From Mexico City 1968 to Rio 2016 and looking beyond into the future of Tokyo 2020, the book features cases presented by Parsons School of Design graduate students on how media, stadiums, geography, and art give way to protest. Varying acts of dissent from Tommie Smith and John Carlos’ Black Power stadium salute in ‘68 to the Clays Lane Live Archive following the London 2012 Olympic Games are analyzed alongside a modern-day exploration and critique of Internet-based activism and the effects of place-marketing and city-branding on host cities as well as exploring the alternatives and reactions that locals and designers hired to do spec work provide.

The book features a foreword by Jilly Traganou, associate professor of spatial studies at the School of Art and Design History and Theory at Parsons, who just published her book Designing the Olympics: Representation, Participation, Contestation.
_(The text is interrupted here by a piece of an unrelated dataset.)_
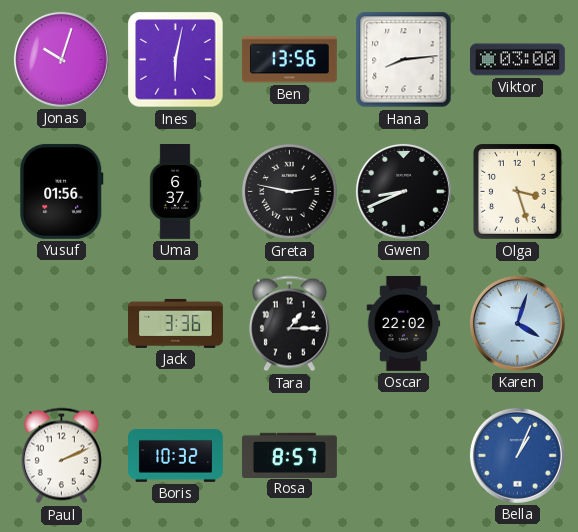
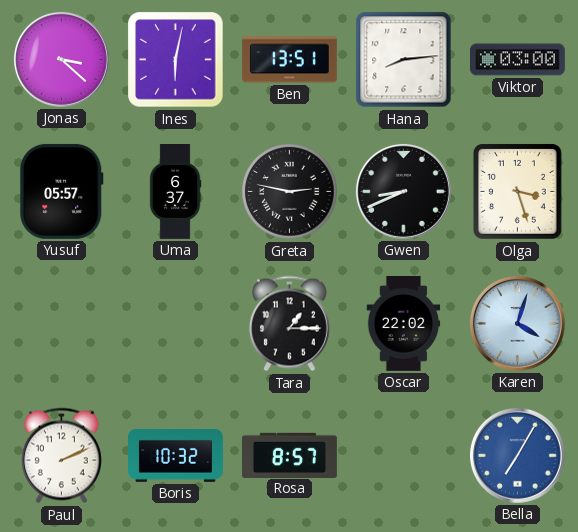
Jonas: 10:03 -> 3:22
Ben: 13:56 -> 13:51
Yusuf: 01:56 -> 05:57
Jack: 3:36 -> none
Bella: 1:04 -> 7:05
In her words: “The aim of the course was seeing the Olympic City as a field of top-down operation enforcement in the ways it employs national and place branding, creates a state of exception, allows for displacement of people and militarization of public space, and affects the environmental equilibrium in a negative way. The Olympic City, therefore, gives room for a space of dissent where both social movements and transnational groups contest the sociopolitical changes that the Olympic Games bring to the city.”

The papers in this book, while produced from students coming from varying backgrounds, all hone in on the performative and designerly elements of resistance, contributing to an emerging field of interdisciplinary study tethered to sporting mega-events.